# How high do you recommend - bow tripod



## DCUnger (Jul 25, 2012)

In Edwards Co, due to low brush/cider/scrub oak limited cover?
Need to purchase and cut the legs here then haul them up there.
1st year on the property, so rushing for bow season.

Thanks for your Input! 
David


----------



## FalseCast (May 7, 2009)

10 feet


----------



## txdukklr (Jun 30, 2013)

never higher then the natural brush. Let it tell you what lengths.

I want my head to be roughly the height of the tallest foliage and then have a back drop


----------



## txdougman (Jul 12, 2005)

txdukklr said:


> never higher then the natural brush.

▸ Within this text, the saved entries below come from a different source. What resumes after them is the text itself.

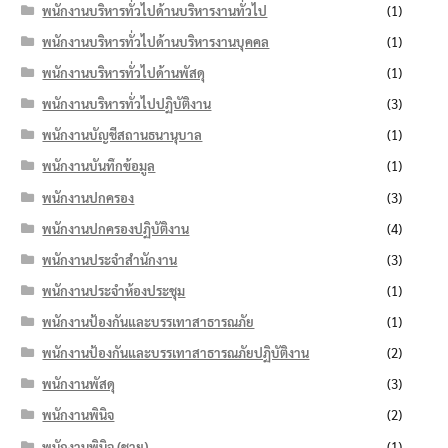
พนักงานบริหารทั่วไปด้านบริหารงานทั่วไป
(1)
พนักงานบริหารทั่วไปด้านบริหารงานบุคคล
(1)
พนักงานบริหารทั่วไปด้านพัสดุ
(1)
พนักงานบริหารทั่วไปปฏิบัติงาน
(3)
พนักงานบัญชีสถานธนานุบาล
(1)
พนักงานบันทึกข้อมูล
(1)
พนักงานปกครอง
(3)
พนักงานปกครองปฏิบัติงาน
(4)
พนักงานประจำสำนักงาน
(3)
พนักงานประจำห้องประชุม
(1)
พนักงานป้องกันและบรรเทาสาธารณภัย
(1)
พนักงานป้องกันและบรรเทาสาธารณภัยปฏิบัติงาน
(2)
พนักงานพัสดุ
(3)
พนักงานพินิจ
(2)
พนักงานพินิจ (ชาย)
(1)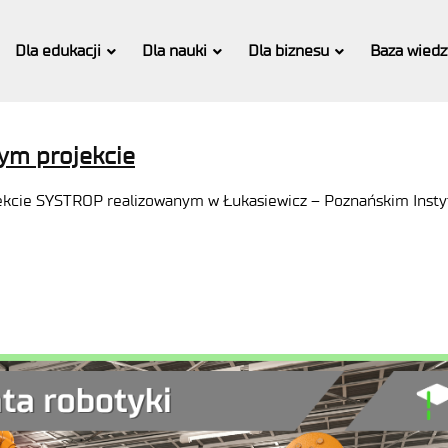
Dla edukacji
Dla nauki
Dla biznesu
Baza wiedz
ym projekcie
ekcie SYSTROP realizowanym w Łukasiewicz – Poznańskim Insty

Let it tell you what lengths.
> 
> I want my head to be roughly the height of the tallest foliage and then have a back drop


x2.

Also:

I hunted Bracketville & Juno with various archery stands, all different heights from 5ft to 12ft. Some in cedar, some in mesquite, some ground. Some areas ya couldn't have 1 at all. Remember your prevailing wind is predom SE, and when a front blows in, ask yourself... is it N, NE,NW? You must have the wind in your favor.

Take a hacksaw w/ xtra blades!


----------



## DCUnger (Jul 25, 2012)

I am also trying to shoot over hog panels.


----------